ClickHouseDataset#
ClickHouseDataset
is the successor of the DailyDataset
from the
previous section.
This data ingestion pattern was created as a realization that writing data in GCS is good for portability (can read from both BigQuery and ClickHouse) but does not match the functionality we can get by writing directly to ClickHouse, in particular
The state of the ingestion table can be used to do incremental ingestion (only ingesting what we don’t already have).
The
ReplacingMergeTree
engine helps deduplicate input data.
Subclassing the ClickHouseDataset
class.#
This is the same as for the DailyDataset
class. We also follow the same directory structure
convention where we have one directory and one dataaccess.py
per datasource, for example:
# FILE: src/op_analytics/datasources/governance/dataaccess.py
from op_analytics.coreutils.clickhousedata import ClickhouseDataset
class Governance(ClickhouseDataset):
# Delegation events
DELEGATE_CHANGED_EVENTS = "ingest_delegate_changed_events_v1"
# Delegates
DELEGATES = "ingest_delegates_v1"
# Proposals
PROPOSALS = "ingest_proposals_v1"
Each enum member corresponds to a table where data will be ingested.
CREATE TABLE#
For each ingestion table defined in dataaccces.py
you are expected to provide a corresponding
CREATE TABLE
SQL file, which goes in the ddl/
folder right beside dataaccess.py
.
The file name should match the enum member value used in the ClickHouseDataset
subclass:
src/op_analytics/datasources/governance/ddl
├── ingest_delegate_changed_events_v1.sql
├── ingest_delegates_v1.sql
├── ingest_proposals_v1.sql
├── ingest_votes_v1.sql
└── ingest_voting_power_snaps_v1.sql
The ClickHouseDataset
class provides a create_table()
function which locates the DDL and
runs it against the database.

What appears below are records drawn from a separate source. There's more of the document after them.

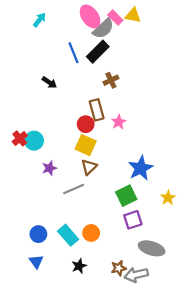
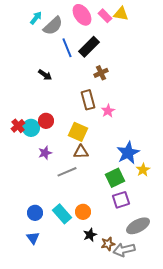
gray semicircle: (103, 29) -> (53, 26), moved
red circle: (86, 124) -> (46, 121), moved
brown triangle: (89, 167) -> (81, 152), turned 42
yellow star: (168, 198) -> (143, 170), moved
gray ellipse: (152, 248) -> (138, 226), turned -45
black star: (79, 266) -> (90, 235), moved

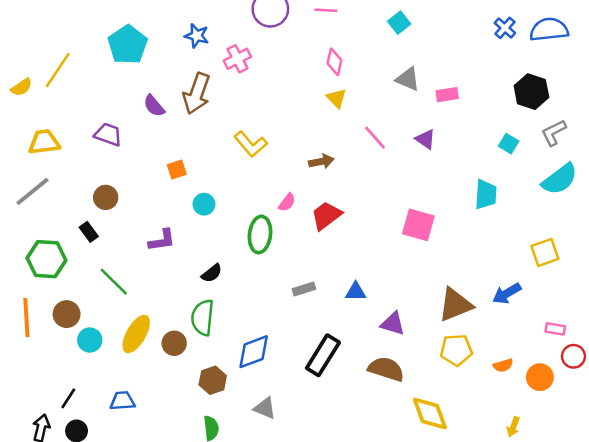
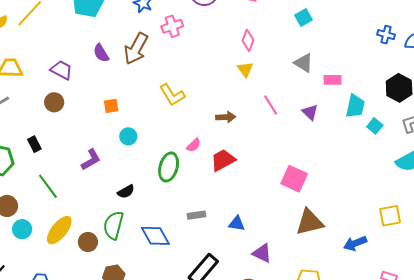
blue cross: (505, 28) -> (386, 35), turned -36
cyan trapezoid: (486, 194) -> (355, 106), moved
brown circle: (106, 197) -> (54, 102), moved
purple L-shape: (162, 240) -> (91, 160), turned -30
brown triangle: (455, 305) -> (310, 222), moved
blue diamond: (254, 352) -> (155, 236), moved, turned 72

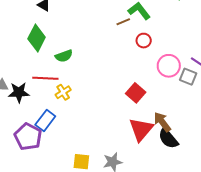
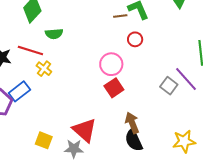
pink circle: (169, 66) -> (111, 64), moved
yellow cross: (63, 92) -> (44, 69), turned -35
red triangle: (141, 129) -> (85, 130), moved, turned -44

Most of the time users don’t need to call create_table()
directly
because the method is called every time write()
is called.
Writing Data#
The ClickHouseDataset
class has a write()
method, very similar to the one in the DailyDataset
class. The method accepts a polars dataframe and will insert it to the destination table. For example:
DaoPowerIndex.CPI_SNAPSHOTS.write(powerindex.snapshots_df)

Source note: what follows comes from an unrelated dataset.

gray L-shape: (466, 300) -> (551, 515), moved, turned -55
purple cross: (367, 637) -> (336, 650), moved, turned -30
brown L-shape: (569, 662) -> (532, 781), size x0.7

Keep in mind that there will be cases when first going through a polars dataframe is not the best
approach. So you can always insert data directly into the ClickHouse table. The enum members
of a ClickHouseDataset
subclass give you access to the db and table name strings so you can
use them as needed.
If you want to you can even set up your own INSERT INTO
statements in SQL files
and then coordinate execution of the statements from the execute.py
file.
Execution#
Similar to what we do for DailyDataset
data sources we have an execute.py file that has the
entrypoint function for the code that runs to ingest data. Here is an example:
from .historical import HistoricalCPI
from .powerindex import ConcentrationOfPowerIndex
from .dataaccess import DaoPowerIndex
def execute_pull():
powerindex = ConcentrationOfPowerIndex.fetch()
historical = HistoricalCPI.fetch()
DaoPowerIndex.CPI_SNAPSHOTS.write(powerindex.snapshots_df)
DaoPowerIndex.CPI_COUNCIL_PERCENTAGES.write(powerindex.council_percentages_df)
DaoPowerIndex.CPI_HISTORICAL.write(historical.df)
The business logic is isolated in separate dedicate modules (historical.py
, powerindex.py
)
and the prepared dataframes are written out using the write()
method.
Scheduling#
This is the same as for DailyDataset
. We have custom built Dagster assets that get assigned
to a specific scheduled job in our Dagster defs.py
.
Monitoring#
Monitoring is an area where we can improve ClickHouseDataset
. We don’t use
markers here at the moment, so we don’t have easy visibility of when data was written on a given
table. This is something that must be implemented in the future and will be important as new
data sources start adopting ClickHouseDataset
over DailyDataset
.